Bitwise operation results in unexpected variable size

Question

Context

We are porting C code that was originally compiled using an 8-bit C compiler for the PIC microcontroller. A common idiom that was used in order to prevent unsigned global variables (for example, error counters) from rolling over back to zero is the following:

if(~counter) counter++;

The bitwise operator here inverts all the bits and the statement is only true if counter is less than the maximum value. Importantly, this works regardless of the variable size.

Problem

We are now targeting a 32-bit ARM processor using GCC. We've noticed that the same code produces different results. So far as we can tell, it looks like the bitwise complement operation returns a value that is a different size than we would expect. To reproduce this, we compile, in GCC:

uint8_t i = 0;
int sz;

sz = sizeof(i);
printf("Size of variable: %d\n", sz); // Size of variable: 1

sz = sizeof(~i);
printf("Size of result: %d\n", sz); // Size of result: 4

In the first line of output, we get what we would expect: i is 1 byte. However, the bitwise complement of i is actually four bytes which causes a problem because comparisons with this now will not give the expected results. For example, if doing (where i is a properly-initialized uint8_t):

if(~i) i++;

we will see i "wrap around" from 0xFF back to 0x00. This behaviour is different in GCC compared with when it used to work as we intended in the previous compiler and 8-bit PIC microcontroller.

We are aware that we can resolve this by casting like so:

if((uint8_t)~i) i++;

or, by

if(i < 0xFF) i++;

however in both of these workarounds, the size of the variable must be known and is error-prone for the software developer. These kinds of upper bounds checks occur throughout the codebase. There are multiple sizes of variables (eg., uint16_t and unsigned char etc.) and changing these in an otherwise working codebase is not something we're looking forward to.

Question

Is our understanding of the problem correct, and are there options available to resolving this that do not require re-visiting each case where we've used this idiom? Is our assumption correct, that an operation like bitwise complement should return a result that is the same size as the operand? It seems like this would break, depending on processor architectures.
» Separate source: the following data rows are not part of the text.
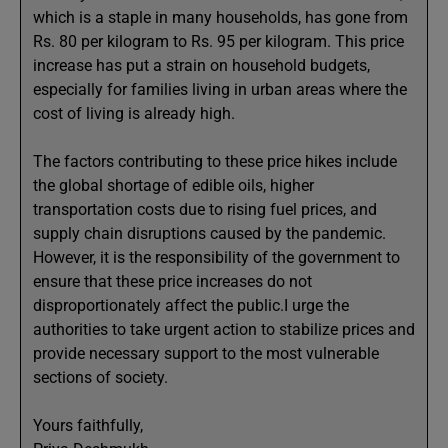
which is a staple in many households, has gone from
Rs. 80 per kilogram to Rs. 95 per kilogram. This price
increase has put a strain on household budgets,
especially for families living in urban areas where the
cost of living is already high.
The factors contributing to these price hikes include
the global shortage of edible oils, higher
transportation costs due to rising fuel prices, and
supply chain disruptions caused by the pandemic.
However, it is the responsibility of the government to
ensure that these price increases do not
disproportionately affect the public.I urge the
authorities to take urgent action to stabilize prices and
provide necessary support to the most vulnerable
sections of society.
Yours faithfully,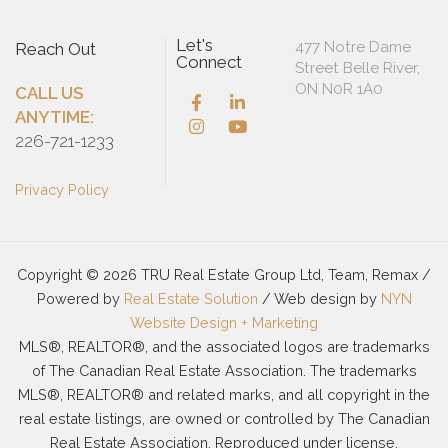
Let's
477 Notre Dame
Reach Out
Connect
Street Belle River,
ON N0R 1A0
CALL US
ANYTIME:
226-721-1233
Privacy Policy
Copyright © 2026 TRU Real Estate Group Ltd, Team, Remax /
Powered by
Real Estate Solution
/ Web design by
NYN
Website Design + Marketing
MLS®, REALTOR®, and the associated logos are trademarks
of The Canadian Real Estate Association. The trademarks
MLS®, REALTOR® and related marks, and all copyright in the
real estate listings, are owned or controlled by The Canadian
Real Estate Association. Reproduced under license.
I feel like I'm taking crazy pills and that C should be a bit more portable than this. Again, our understanding of this could be wrong.

On the surface this might not seem like a huge issue but this previously-working idiom is used in hundreds of locations and we're eager to understand this before proceeding with expensive changes.
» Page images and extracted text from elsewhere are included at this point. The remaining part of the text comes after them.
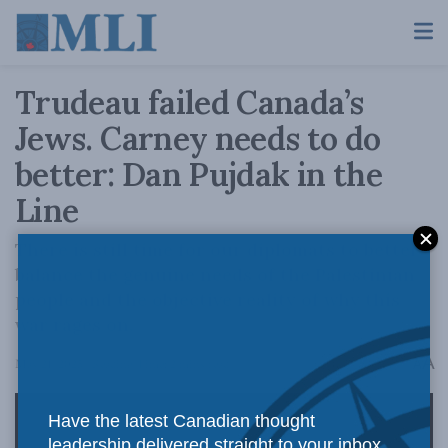
Trudeau failed Canada’s
Jews. Carney needs to do
better: Dan Pujdak in the
Line
There is still time for our diplomats to better
balance the genuine needs of the Palestinian
people and the objective reality of why this
war rages on.
A
May 21, 2025
Reading Time: 2 mins read
A
Have the latest Canadian thought
leadership delivered straight to your inbox.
Note: There is a seemingly similar but not exact duplicate question here: Bitwise operation on char gives 32 bit result

I didn't see the actual crux of the issue discussed there, namely, the result size of a bitwise complement being different than what's passed into the operator.

"Is our assumption correct, that an operation like bitwise complement should return a result that is the same size as the operand?" No, this is not correct, integer promotions apply. — Thomas Jager, Apr 15 '20 at 15:13
If you don't mind using GCC extensions, you could use `#define UMAX(x) ((typeof(x))-(typeof(x))1)` and `if (i < UMAX(i)) i++;`, which should work for all unsigned integer types, but uses GCC's `typeof` extension. Or `#define NOTUMAX(x) ((x) != (typeof(x))-(typeof(x))1)` and `if (NOTUMAX(i)) i++;`. — Ian Abbott, Apr 15 '20 at 15:33
duplicates: [Why does sizeof(char + char) return 4?](https://stackoverflow.com/q/35300925/995714), [What happens here? sizeof(short_int_variable + char_variable)](https://stackoverflow.com/q/16416227/995714), [Are chars automatically promoted in C expressions?](https://stackoverflow.com/q/32383507/995714) — phuclv, Apr 16 '20 at 01:49
Does this answer your question? [Is char default-promoted?](https://stackoverflow.com/questions/11985774/is-char-default-promoted) — phuclv, Apr 16 '20 at 01:49
While certainly relevant, I'm not convinced those are duplicates of this particular question, because they don't provide a solution to the problem. — Cody Gray - on strike, Apr 16 '20 at 04:27
*I feel like I'm taking crazy pills and that C should be a bit more portable than this.* If you didn't get integer promotions on 8-bit types, then your compiler wasn't C standard compatible. In that case I think you should go through *all* computations to check them and fix if necessary. — user694733, Apr 16 '20 at 07:29
Am I the only one wondering what logic, apart from really unimportant counters, can take it to "increment if there is space enough, else forget it"? If you are porting code, can you use int (4 bytes) instead of uint_8? That would prevent your problem in many cases. — puck, Apr 16 '20 at 10:30
@puck You're right, we could change it to 4 bytes, but it would break compatibility when communicating with existing systems. The intent is to know when there are *any* errors and so a 1-byte counter was originally sufficient, and remains so. — Charlie Salts, Apr 16 '20 at 21:04
@user694733 The previous hardware was an 8-bit CPU, so that may affect how integer promotion was happening, if at all. Regarding checking the code: yes that's what we are now in the process of doing. — Charlie Salts, Apr 16 '20 at 21:16

dbush · Accepted Answer · 2020-04-15T18:47:37.340

30

What you are seeing is the result of integer promotions. In most cases where an integer value is used in an expression, if the type of the value is smaller than int the value is promoted to int. This is documented in section 6.3.1.1p2 of the C standard:

The following may be used in an expression wherever an intor unsigned int may be used

An object or expression with an integer type (other than intor unsigned int) whose integer conversion rank is less than or equal to the rank of int and unsigned int.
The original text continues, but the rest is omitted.